ABER VIELE MENSCHEN hasse es wirklich, es nicht zu wissen. Als Beweis haben wir die Rückkehr von The Sopranos und damit die Wiederbelebung des Streits über seine berühmte endgültiger Schnitt auf schwarz wie der Gangsterboss Tony Soprano mit seiner Familie in einem Diner sitzt.

Die Debatte wird wahrscheinlich durch ein Zitat des Schöpfers der Serie, David Chase, in dem neuen Buch The Sopranos Sessions von Matt Zoller Seitz und Alan Sepinwall neu entfacht. In einem Interview bezeichnet Chase die letzten Momente von The Sopranos beiläufig als diese Todesszene.

Er merkt nicht einmal, dass er es gesagt hat oder was es bedeutet, bis Seitz darauf hinweist, worauf Chase flucht und sagt, er beziehe sich auf eine frühere Endidee, bei der Tony bei einem Treffen mit einem anderen Gangster starb.

Wenn mich die Jahre seit dem Finale der Show im Jahr 2007 etwas gelehrt haben, dann ist es, dass eine bestimmte Gruppe von Fans diesen Ausschnitt analysieren wird, als wäre er das Liebeskind des Warren-Berichts und des Steele-Dossiers. Hat Chase die Ware verschüttet? Oder fügte er einfach eine weitere Schicht von hätte sein können, bevor er uns zum mehrdeutigen Status quo Antipasti zurückführte?

Ich werde vorbringen, wahrscheinlich niemandem gefallen, dass es keine Rolle spielt. Es wäre egal, selbst wenn David Chase morgen eine Pressekonferenz abhalten und ankündigen würde, dass Tony bei den Fischen schläft, und es wäre egal, wenn er fünf Jahre später seine Meinung änderte und erklärte, dass Tony in diesem Moment in New Jersey Zwiebelringe isst .

Vielleicht hat Chase mit diesem Schwarzschnitt etwas Bestimmtes gemeint. Vielleicht hat er es nicht getan. Er hätte das Ende sicherlich mit einem eindeutigen Kugelhagel unterbrechen können, wenn er gewollt hätte. (Niemand hinterfragt, ob Bobby Baccalà tot ist.)

Aber sobald Chase, wie jeder Schöpfer, seine Schöpfung beendete, wurde sie in die Welt entlassen und wurde jedermanns Eigentum.
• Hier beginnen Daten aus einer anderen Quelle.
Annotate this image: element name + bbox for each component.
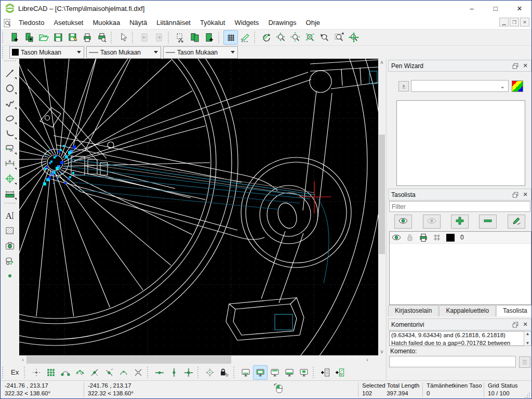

Das kommt bei manchen Fans nicht gut an, die haben zusammengestellte Beweisbatterien und die Argumentation neu gestartet jedes Mal Jagd hat öffnete den Mund . (Das tote Lager von Tony scheint lauter zu sein als Tonys lebendig, schon allein, weil sie eher ein Ende als das Fehlen eines Endes beweisen wollen.)

Zu behaupten, dass das Ende von The Sopranos ein Rätsel mit einer richtigen Lösung ist, bedeutet, sich nach einer Gewissheit vom Typ Bandersnatch zu sehnen: dass Tony einen bestimmten Weg auf seinem Flussdiagramm eingeschlagen hat und einen Punkt erreicht hat, an dem nur ein Ergebnis möglich war, nur eine Antwort ist richtig .

Fans von heute sind darauf trainiert, Antworten zu erwarten. Sie haben Serien wie Westworld gesehen, die sich selbst als Rätsel strukturieren und zum Detektieren einladen. Sie haben Autoren wie J.K. Rowling-Ausgabe Ex-post-facto-Nachträge zu ihren Romanen, lange nachdem die Druckmaschinen gerollt waren.

Wenn es für diese Denkweise keine Tatsache gibt, die nicht in einem Prequel abgeleitet oder erneut verbunden oder geklärt werden kann, muss es nur eine endgültige Lösung geben – und sie befindet sich in David Chases Kopf; er muss nur die verdammten Bohnen verschütten.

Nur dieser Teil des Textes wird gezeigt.